There is some kind of fallacy inherent in the arguments that immigrants are committing crimes but I don’t know if it is a recognized one or has a name.
It is a valid argument to say that immigrants commit crimes at lower rates than the population at large. The response is always that so and so would be alive today if we didn’t have immigrants and while true that seems fallacious considering the crime rate disparity. (I am not using Laken Riley as an example as her perpetrator had previous legal problems which makes that story a bit different.)
IMO that argument boils down to an argument that if we have more people we will have more crime - not necessarily at a higher rate but more in absolute numbers. And of course that is true.
Their argument makes no more sense than saying that we should get rid of people from Burlington because someone in Burlington went to Chapel Hill and committed a crime, a crime that would not have happened had we removed all the people from Burlington 100 miles a way.

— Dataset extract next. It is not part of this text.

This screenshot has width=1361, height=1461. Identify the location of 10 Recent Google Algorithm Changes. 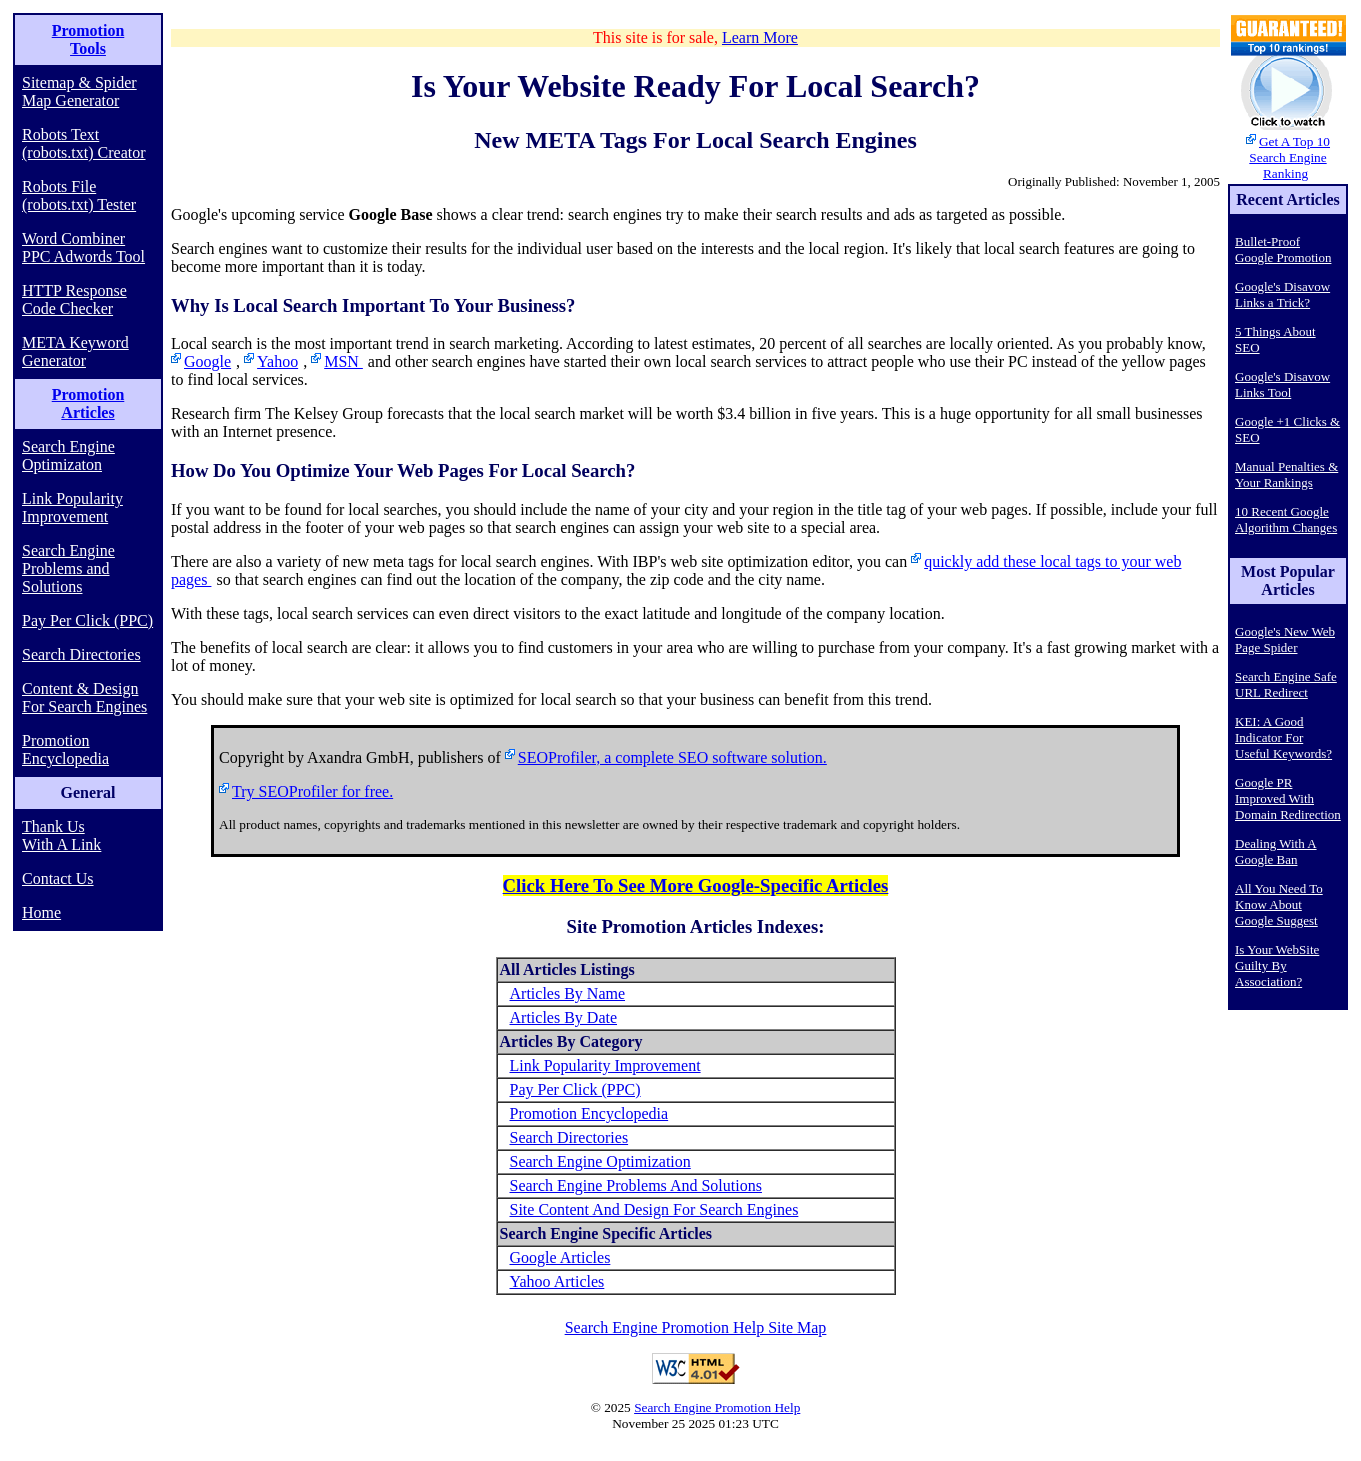
(1286, 519).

Someone needs to develop that thought, maybe wrap it in a mathematical framework, and give it a name.
What do you mean by mathematical? Like arithmetic? I've done the arithmetic many times on the board. Suppose you live in an rea with a 5% homicide rate. That means every resident has a 5% chance of being murdered in a given year. Now suppose the population doubles, with the new entrants having a 1% homicide rate. Now the area has a 3% murder rate. Every resident has a 3% of being murdered. Literally everyone in town is safer, even though some of the new entrants have committed murders. The general formula is extremely simple. I'm not going to try to write it because formatting is a pain but it's Algebra I level if that.
I don't know if the fallacy has a name. I suspect it does. I don't always learn the names of fallacies as I think it's just easier to point out illogic. But I can think of two ways of characterizing it:
1. "But for" fallacy. When a migrant kills an American, the migration is a "but for" cause -- i.e. if the migrant wasn't here, he couldn't have committed the crime. But so many other things have the same causal status. If the victim had been at home instead of out partying (or vice versa, depending on where the killing occurs), s/he would be alive. If the perp wasn't able to buy a cheap used car, s/he wouldn't have wheels and it's hard to be a killer riding the bus. Maybe the perp was angry at being dumped by a former romantic interest. Maybe the perp had been playing football and suffers from CTE, etc.

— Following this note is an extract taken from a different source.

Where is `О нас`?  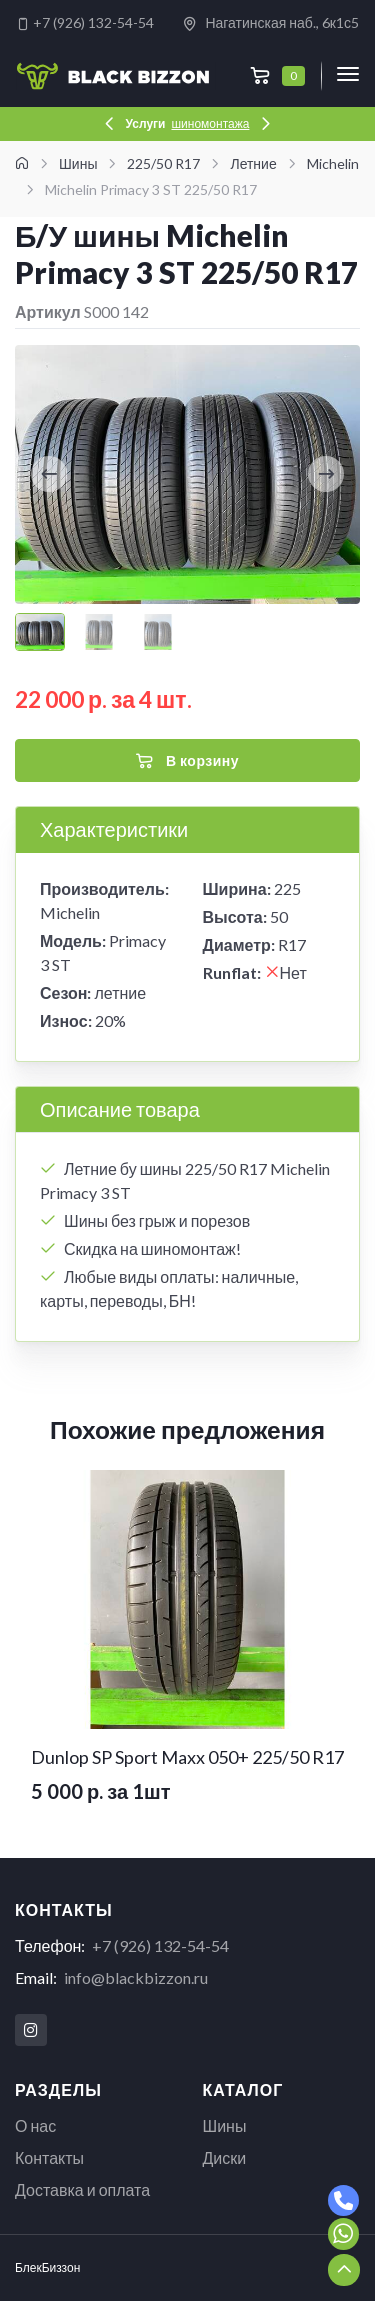 О нас is located at coordinates (35, 2125).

If any of those factors in the causal chain had been different, the victim would still be alive. But nobody calls for surcharges on used cars, or preventing people from dumping their partners, or banning football, right? It's illegal immigration that caused it, even though the immigration is very far back in the causal chain. Lots of things had to happen between then and now for the killing to happen.
Maybe we can call this the "fallacy of excess causation." Any analysis that relies on "but for" causation will quickly find that everything is a cause of social ills. Thus does everything become a cause and the whole concept of cause loses meaning. The law mostly uses a concept of "proximate causation" which is sort of a cop-out but at least tries to find a way to distinguish who should be held responsible for an action from those who don't deserve it. And one principle is "intervening criminal act," which is to say that we hold the criminal responsible, and anyone who helps the criminal after the fact, but we don't go after the people who acted (even wrongly) prior to the criminal act -- unless the action was specifically designed to aid the crime (i.e. obtaining an illegal gun) or was an obvious result of the action (here, think of the movie Seven and the way John Doe carried out his crime of lust).
2. Another way to think of it is a fallacy of visibility, if that's a thing. Go back to the arithmetic above. Everyone is safer in the town because of the new entrants -- but nobody sees it because you can't see a thing that doesn't happen. Some % of the crimes that would have been committed against an old resident are now being directed at the new entrants, meaning that the original residents should be thankful that someone else was the target of the killer . . . but of course they can't see that. They don't know that they would have been targeted if the new entrant wasn't here. It's arithmetically required, but we don't know who was "saved" by not being targeted.
It's the way people don't see harm prevented, because you have to look closely to see it. This is what RBG famously described, in her Shelby County dissent, as "throwing away the umbrella in a rainstorm because you're not getting wet."
Maybe we should coin a phrase and call it the umbrella fallacy. It's a bad idea to close your umbrella in a rainstorm even if you're not getting wet.